Collected data:
.....

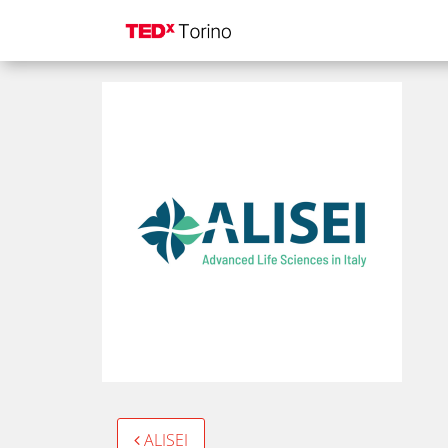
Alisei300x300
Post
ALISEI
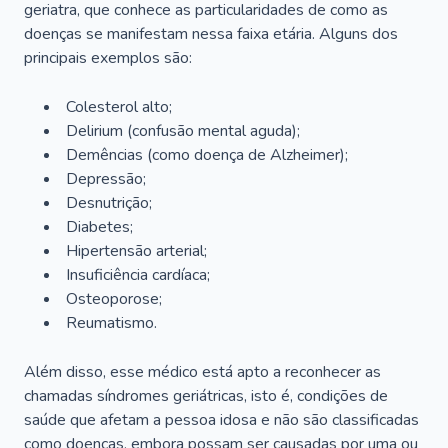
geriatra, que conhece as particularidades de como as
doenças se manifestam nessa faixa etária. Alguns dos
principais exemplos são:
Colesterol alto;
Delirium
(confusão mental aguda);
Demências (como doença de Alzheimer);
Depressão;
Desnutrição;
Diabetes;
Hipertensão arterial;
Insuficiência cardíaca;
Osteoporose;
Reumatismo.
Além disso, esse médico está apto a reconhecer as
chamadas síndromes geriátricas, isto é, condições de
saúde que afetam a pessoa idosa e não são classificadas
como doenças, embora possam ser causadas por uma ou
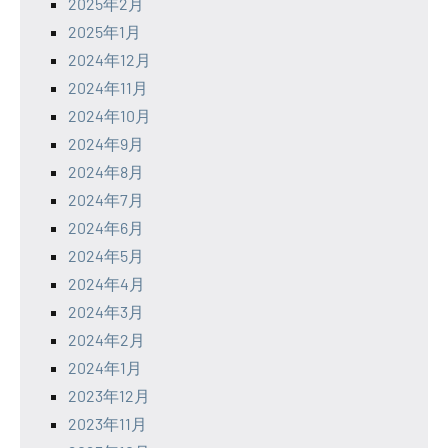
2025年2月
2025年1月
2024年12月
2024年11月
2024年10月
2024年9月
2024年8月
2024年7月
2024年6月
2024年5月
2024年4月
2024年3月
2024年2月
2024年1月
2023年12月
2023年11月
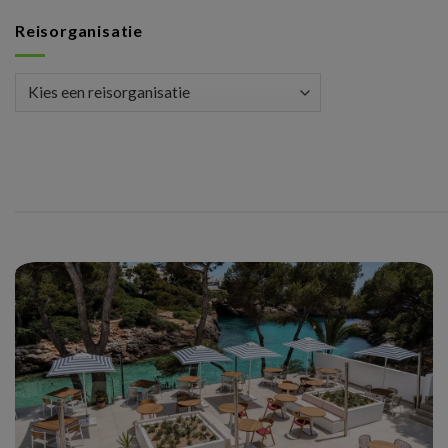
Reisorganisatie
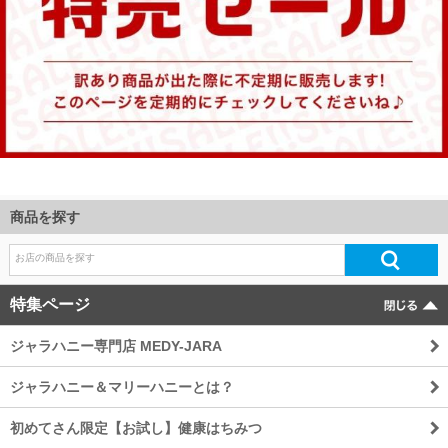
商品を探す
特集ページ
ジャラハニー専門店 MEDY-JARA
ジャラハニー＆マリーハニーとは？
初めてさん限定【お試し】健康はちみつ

.....

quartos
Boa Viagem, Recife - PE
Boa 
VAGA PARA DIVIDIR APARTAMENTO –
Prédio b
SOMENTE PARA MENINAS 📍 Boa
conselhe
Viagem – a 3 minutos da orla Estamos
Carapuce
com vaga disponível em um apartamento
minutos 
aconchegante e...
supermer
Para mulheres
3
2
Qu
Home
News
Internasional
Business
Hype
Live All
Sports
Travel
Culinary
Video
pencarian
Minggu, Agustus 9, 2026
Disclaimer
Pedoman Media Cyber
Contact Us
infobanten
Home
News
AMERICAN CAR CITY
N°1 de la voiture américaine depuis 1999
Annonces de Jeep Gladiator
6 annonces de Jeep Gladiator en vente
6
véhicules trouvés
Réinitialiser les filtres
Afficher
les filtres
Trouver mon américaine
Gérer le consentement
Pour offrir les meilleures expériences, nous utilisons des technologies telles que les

.....

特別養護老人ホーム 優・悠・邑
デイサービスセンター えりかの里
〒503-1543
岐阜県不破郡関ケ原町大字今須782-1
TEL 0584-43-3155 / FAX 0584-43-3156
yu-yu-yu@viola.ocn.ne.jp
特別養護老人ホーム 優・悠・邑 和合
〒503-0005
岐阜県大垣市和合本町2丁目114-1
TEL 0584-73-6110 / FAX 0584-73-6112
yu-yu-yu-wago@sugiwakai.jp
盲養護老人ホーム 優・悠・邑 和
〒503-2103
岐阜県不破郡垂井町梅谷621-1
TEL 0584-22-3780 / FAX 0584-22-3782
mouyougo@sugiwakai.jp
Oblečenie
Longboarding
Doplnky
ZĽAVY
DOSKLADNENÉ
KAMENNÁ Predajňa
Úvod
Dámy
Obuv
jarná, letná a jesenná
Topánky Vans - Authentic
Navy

.....

-- PROBLEM DETAILS --
Return, with no change at all, every line in the entries above from the line containing "Trouver mon américaine" through the line containing "Pour offrir les".

-- RESULT FOR THIS EXERCISE --
Trouver mon américaine
Gérer le consentement
Pour offrir les meilleures expériences, nous utilisons des technologies telles que les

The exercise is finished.